:: ASSIGNMENT ::
Only the text of the records belongs in the answer, copied exactly, with every picture omitted.

(Stored items)
★ ★ ★ ★ ★ ★ ★

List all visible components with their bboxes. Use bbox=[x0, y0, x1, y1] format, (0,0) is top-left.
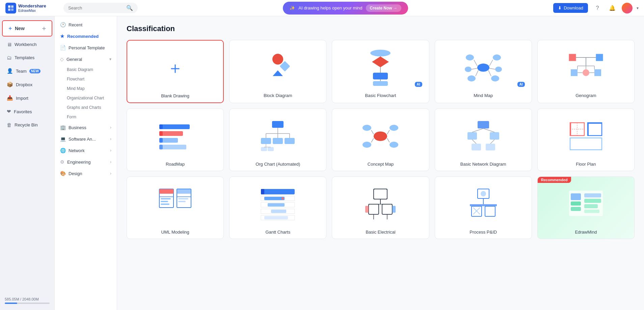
nav-sub-graphs[interactable]: Graphs and Charts bbox=[55, 103, 117, 112]
gantt-label: Gantt Charts bbox=[265, 230, 290, 235]
svg-rect-136 bbox=[584, 210, 599, 213]
help-button[interactable]: ? bbox=[592, 3, 603, 14]
sidebar-item-templates[interactable]: 🗂 Templates bbox=[2, 51, 52, 64]
nav-sub-orgchart[interactable]: Organizational Chart bbox=[55, 93, 117, 103]
svg-point-7 bbox=[370, 50, 391, 56]
nav-section-network[interactable]: 🌐 Network › bbox=[55, 145, 117, 156]
design-expand-icon: › bbox=[110, 171, 111, 176]
svg-rect-13 bbox=[373, 81, 388, 86]
template-card-network[interactable]: Basic Network Diagram bbox=[435, 109, 532, 171]
svg-rect-108 bbox=[271, 210, 286, 213]
sidebar-item-recycle[interactable]: 🗑 Recycle Bin bbox=[2, 119, 52, 131]
business-expand-icon: › bbox=[110, 125, 111, 130]
download-icon: ⬇ bbox=[558, 5, 562, 10]
nav-sub-flowchart[interactable]: Flowchart bbox=[55, 74, 117, 84]
svg-point-65 bbox=[390, 125, 398, 131]
business-label: Business bbox=[69, 125, 86, 130]
nav-item-recent[interactable]: 🕐 Recent bbox=[55, 19, 117, 30]
engineering-icon: ⚙ bbox=[60, 159, 64, 165]
avatar[interactable] bbox=[622, 3, 633, 14]
nav-section-business[interactable]: 🏢 Business › bbox=[55, 122, 117, 133]
nav-section-engineering[interactable]: ⚙ Engineering › bbox=[55, 156, 117, 168]
edrawmind-visual bbox=[542, 182, 630, 226]
pid-visual bbox=[439, 182, 528, 226]
svg-rect-27 bbox=[569, 54, 576, 61]
template-card-uml[interactable]: UML Modeling bbox=[127, 176, 224, 239]
nav-section-design[interactable]: 🎨 Design › bbox=[55, 168, 117, 179]
nav-item-personal[interactable]: 📄 Personal Template bbox=[55, 42, 117, 53]
topbar: Wondershare EdrawMax 🔍 ✨ AI drawing help… bbox=[0, 0, 644, 16]
sidebar-item-favorites[interactable]: ❤ Favorites bbox=[2, 105, 52, 118]
template-card-electrical[interactable]: Basic Electrical bbox=[332, 176, 429, 239]
software-label: Software An... bbox=[69, 137, 96, 142]
block-visual bbox=[234, 46, 322, 90]
template-card-genogram[interactable]: Genogram bbox=[537, 40, 635, 103]
search-input[interactable] bbox=[68, 5, 124, 10]
sidebar-item-import[interactable]: 📥 Import bbox=[2, 92, 52, 104]
sidebar-item-team[interactable]: 👤 Team NEW bbox=[2, 65, 52, 77]
svg-rect-56 bbox=[285, 138, 295, 144]
svg-rect-31 bbox=[571, 69, 578, 76]
svg-rect-115 bbox=[382, 204, 392, 214]
template-card-mindmap[interactable]: AI Mind Map bbox=[435, 40, 532, 103]
orgchart-visual bbox=[234, 114, 322, 158]
template-card-blank[interactable]: ＋ Blank Drawing bbox=[127, 40, 224, 103]
svg-line-79 bbox=[472, 140, 476, 144]
notification-button[interactable]: 🔔 bbox=[607, 3, 618, 14]
search-bar[interactable]: 🔍 bbox=[63, 3, 138, 13]
svg-rect-99 bbox=[178, 201, 186, 202]
template-card-gantt[interactable]: Gantt Charts bbox=[229, 176, 326, 239]
content-title: Classification bbox=[127, 24, 635, 33]
svg-rect-40 bbox=[159, 124, 190, 129]
nav-section-general[interactable]: ◇ General ▾ bbox=[55, 53, 117, 65]
network-label: Basic Network Diagram bbox=[460, 162, 506, 167]
sidebar-item-dropbox[interactable]: 📦 Dropbox bbox=[2, 78, 52, 91]
template-card-orgchart[interactable]: Org Chart (Automated) bbox=[229, 109, 326, 171]
sidebar-item-workbench[interactable]: 🖥 Workbench bbox=[2, 38, 52, 51]
nav-sub-mindmap[interactable]: Mind Map bbox=[55, 84, 117, 93]
svg-rect-85 bbox=[588, 123, 589, 136]
uml-visual bbox=[131, 182, 219, 226]
template-card-roadmap[interactable]: RoadMap bbox=[127, 109, 224, 171]
svg-rect-130 bbox=[571, 193, 581, 200]
nav-item-recommended[interactable]: ★ Recommended bbox=[55, 30, 117, 42]
svg-rect-86 bbox=[588, 123, 602, 124]
svg-point-64 bbox=[363, 125, 371, 131]
recent-icon: 🕐 bbox=[60, 22, 66, 27]
recycle-icon: 🗑 bbox=[7, 122, 12, 128]
team-icon: 👤 bbox=[7, 68, 13, 74]
electrical-visual bbox=[336, 182, 425, 226]
nav-sub-basic-diagram[interactable]: Basic Diagram bbox=[55, 65, 117, 74]
ai-sparkle-icon: ✨ bbox=[290, 5, 295, 10]
template-card-pid[interactable]: Process P&ID bbox=[435, 176, 532, 239]
pid-label: Process P&ID bbox=[469, 230, 497, 235]
recommended-icon: ★ bbox=[60, 33, 64, 39]
edrawmind-label: EdrawMind bbox=[575, 230, 597, 235]
blank-visual: ＋ bbox=[131, 46, 219, 90]
template-card-block[interactable]: Block Diagram bbox=[229, 40, 326, 103]
concept-visual bbox=[336, 114, 425, 158]
storage-label: 585.05M / 2048.00M bbox=[5, 297, 39, 301]
roadmap-visual bbox=[131, 114, 219, 158]
nav-sub-form[interactable]: Form bbox=[55, 112, 117, 122]
svg-rect-48 bbox=[272, 121, 284, 128]
network-expand-icon: › bbox=[110, 148, 111, 153]
template-card-flowchart[interactable]: AI Basic Flowchart bbox=[332, 40, 429, 103]
svg-point-20 bbox=[491, 75, 499, 81]
svg-point-17 bbox=[465, 67, 472, 72]
svg-rect-44 bbox=[159, 124, 163, 129]
create-now-button[interactable]: Create Now → bbox=[366, 4, 401, 12]
svg-rect-83 bbox=[570, 138, 602, 150]
template-card-edrawmind[interactable]: Recommended EdrawMind bbox=[537, 176, 635, 239]
nav-section-software[interactable]: 💻 Software An... › bbox=[55, 133, 117, 145]
download-button[interactable]: ⬇ Download bbox=[553, 3, 588, 13]
network-visual bbox=[439, 114, 528, 158]
svg-rect-131 bbox=[571, 201, 581, 206]
template-card-floorplan[interactable]: Floor Plan bbox=[537, 109, 635, 171]
new-button[interactable]: ＋ New ＋ bbox=[2, 20, 52, 37]
engineering-label: Engineering bbox=[67, 160, 90, 165]
ai-pill[interactable]: ✨ AI drawing helps open your mind Create… bbox=[283, 2, 408, 15]
new-label-text: New bbox=[15, 26, 25, 31]
app-name-line1: Wondershare bbox=[18, 3, 46, 9]
template-card-concept[interactable]: Concept Map bbox=[332, 109, 429, 171]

★ ★ ★ ★ ★ ★ ★

:: OUTPUT OF THE TASK ::
List all visible components with their bboxes. Use bbox=[x0, y0, x1, y1] format, (0,0) is top-left.
nav-sub-graphs[interactable]: Graphs and Charts bbox=[55, 103, 117, 112]
gantt-label: Gantt Charts bbox=[265, 230, 290, 235]
svg-rect-136 bbox=[584, 210, 599, 213]
help-button[interactable]: ? bbox=[592, 3, 603, 14]
sidebar-item-templates[interactable]: 🗂 Templates bbox=[2, 51, 52, 64]
nav-sub-orgchart[interactable]: Organizational Chart bbox=[55, 93, 117, 103]
svg-point-7 bbox=[370, 50, 391, 56]
nav-section-network[interactable]: 🌐 Network › bbox=[55, 145, 117, 156]
design-expand-icon: › bbox=[110, 171, 111, 176]
svg-rect-13 bbox=[373, 81, 388, 86]
template-card-network[interactable]: Basic Network Diagram bbox=[435, 109, 532, 171]
svg-rect-108 bbox=[271, 210, 286, 213]
sidebar-item-recycle[interactable]: 🗑 Recycle Bin bbox=[2, 119, 52, 131]
business-expand-icon: › bbox=[110, 125, 111, 130]
download-icon: ⬇ bbox=[558, 5, 562, 10]
nav-sub-flowchart[interactable]: Flowchart bbox=[55, 74, 117, 84]
svg-point-65 bbox=[390, 125, 398, 131]
business-label: Business bbox=[69, 125, 86, 130]
nav-item-recent[interactable]: 🕐 Recent bbox=[55, 19, 117, 30]
engineering-icon: ⚙ bbox=[60, 159, 64, 165]
avatar[interactable] bbox=[622, 3, 633, 14]
nav-section-business[interactable]: 🏢 Business › bbox=[55, 122, 117, 133]
nav-section-engineering[interactable]: ⚙ Engineering › bbox=[55, 156, 117, 168]
edrawmind-visual bbox=[542, 182, 630, 226]
pid-visual bbox=[439, 182, 528, 226]
svg-rect-27 bbox=[569, 54, 576, 61]
template-card-uml[interactable]: UML Modeling bbox=[127, 176, 224, 239]
nav-section-design[interactable]: 🎨 Design › bbox=[55, 168, 117, 179]
nav-item-personal[interactable]: 📄 Personal Template bbox=[55, 42, 117, 53]
topbar: Wondershare EdrawMax 🔍 ✨ AI drawing help… bbox=[0, 0, 644, 16]
sidebar-item-favorites[interactable]: ❤ Favorites bbox=[2, 105, 52, 118]
template-card-electrical[interactable]: Basic Electrical bbox=[332, 176, 429, 239]
software-label: Software An... bbox=[69, 137, 96, 142]
block-visual bbox=[234, 46, 322, 90]
template-card-genogram[interactable]: Genogram bbox=[537, 40, 635, 103]
search-input[interactable] bbox=[68, 5, 124, 10]
sidebar-item-import[interactable]: 📥 Import bbox=[2, 92, 52, 104]
sidebar-item-team[interactable]: 👤 Team NEW bbox=[2, 65, 52, 77]
svg-rect-56 bbox=[285, 138, 295, 144]
svg-rect-31 bbox=[571, 69, 578, 76]
svg-rect-115 bbox=[382, 204, 392, 214]
template-card-mindmap[interactable]: AI Mind Map bbox=[435, 40, 532, 103]
orgchart-visual bbox=[234, 114, 322, 158]
template-card-blank[interactable]: ＋ Blank Drawing bbox=[127, 40, 224, 103]
svg-line-79 bbox=[472, 140, 476, 144]
notification-button[interactable]: 🔔 bbox=[607, 3, 618, 14]
search-bar[interactable]: 🔍 bbox=[63, 3, 138, 13]
svg-rect-99 bbox=[178, 201, 186, 202]
template-card-gantt[interactable]: Gantt Charts bbox=[229, 176, 326, 239]
content-title: Classification bbox=[127, 24, 635, 33]
svg-rect-40 bbox=[159, 124, 190, 129]
nav-section-general[interactable]: ◇ General ▾ bbox=[55, 53, 117, 65]
network-label: Basic Network Diagram bbox=[460, 162, 506, 167]
sidebar-item-dropbox[interactable]: 📦 Dropbox bbox=[2, 78, 52, 91]
template-card-orgchart[interactable]: Org Chart (Automated) bbox=[229, 109, 326, 171]
sidebar-item-workbench[interactable]: 🖥 Workbench bbox=[2, 38, 52, 51]
nav-sub-mindmap[interactable]: Mind Map bbox=[55, 84, 117, 93]
svg-rect-85 bbox=[588, 123, 589, 136]
uml-visual bbox=[131, 182, 219, 226]
template-card-roadmap[interactable]: RoadMap bbox=[127, 109, 224, 171]
svg-rect-130 bbox=[571, 193, 581, 200]
nav-item-recommended[interactable]: ★ Recommended bbox=[55, 30, 117, 42]
svg-rect-86 bbox=[588, 123, 602, 124]
svg-point-64 bbox=[363, 125, 371, 131]
recent-icon: 🕐 bbox=[60, 22, 66, 27]
recycle-icon: 🗑 bbox=[7, 122, 12, 128]
team-icon: 👤 bbox=[7, 68, 13, 74]
electrical-visual bbox=[336, 182, 425, 226]
nav-sub-basic-diagram[interactable]: Basic Diagram bbox=[55, 65, 117, 74]
ai-sparkle-icon: ✨ bbox=[290, 5, 295, 10]
template-card-pid[interactable]: Process P&ID bbox=[435, 176, 532, 239]
pid-label: Process P&ID bbox=[469, 230, 497, 235]
recommended-icon: ★ bbox=[60, 33, 64, 39]
edrawmind-label: EdrawMind bbox=[575, 230, 597, 235]
blank-visual: ＋ bbox=[131, 46, 219, 90]
template-card-block[interactable]: Block Diagram bbox=[229, 40, 326, 103]
concept-visual bbox=[336, 114, 425, 158]
storage-label: 585.05M / 2048.00M bbox=[5, 297, 39, 301]
roadmap-visual bbox=[131, 114, 219, 158]
nav-sub-form[interactable]: Form bbox=[55, 112, 117, 122]
svg-rect-48 bbox=[272, 121, 284, 128]
network-expand-icon: › bbox=[110, 148, 111, 153]
template-card-flowchart[interactable]: AI Basic Flowchart bbox=[332, 40, 429, 103]
svg-point-20 bbox=[491, 75, 499, 81]
svg-point-17 bbox=[465, 67, 472, 72]
svg-rect-44 bbox=[159, 124, 163, 129]
create-now-button[interactable]: Create Now → bbox=[366, 4, 401, 12]
svg-rect-83 bbox=[570, 138, 602, 150]
template-card-edrawmind[interactable]: Recommended EdrawMind bbox=[537, 176, 635, 239]
nav-section-software[interactable]: 💻 Software An... › bbox=[55, 133, 117, 145]
download-button[interactable]: ⬇ Download bbox=[553, 3, 588, 13]
network-visual bbox=[439, 114, 528, 158]
svg-rect-131 bbox=[571, 201, 581, 206]
template-card-floorplan[interactable]: Floor Plan bbox=[537, 109, 635, 171]
new-button[interactable]: ＋ New ＋ bbox=[2, 20, 52, 37]
engineering-label: Engineering bbox=[67, 160, 90, 165]
ai-pill[interactable]: ✨ AI drawing helps open your mind Create… bbox=[283, 2, 408, 15]
new-label-text: New bbox=[15, 26, 25, 31]
app-name-line1: Wondershare bbox=[18, 3, 46, 9]
template-card-concept[interactable]: Concept Map bbox=[332, 109, 429, 171]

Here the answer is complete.